**Task description**.
Write out the listing below character for character, though without its pictures.

**Dataset content**.
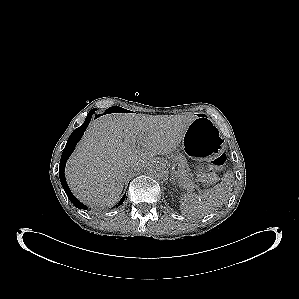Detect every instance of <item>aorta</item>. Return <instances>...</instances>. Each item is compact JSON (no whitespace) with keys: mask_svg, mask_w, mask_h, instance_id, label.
<instances>
[{"mask_svg":"<svg viewBox=\"0 0 299 299\" xmlns=\"http://www.w3.org/2000/svg\"><path fill=\"white\" fill-rule=\"evenodd\" d=\"M147 174L156 179H162L166 176L167 170L164 163L154 161L147 167Z\"/></svg>","mask_w":299,"mask_h":299,"instance_id":"762f6f07","label":"aorta"}]
</instances>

**Exercise solution**.
Detect every instance of <item>aorta</item>. Return <instances>...</instances>. Each item is compact JSON (no whitespace) with keys: mask_svg, mask_w, mask_h, instance_id, label.
<instances>
[{"mask_svg":"<svg viewBox=\"0 0 299 299\" xmlns=\"http://www.w3.org/2000/svg\"><path fill=\"white\" fill-rule=\"evenodd\" d=\"M147 174L156 179H162L166 176L167 170L164 163L154 161L147 167Z\"/></svg>","mask_w":299,"mask_h":299,"instance_id":"762f6f07","label":"aorta"}]
</instances>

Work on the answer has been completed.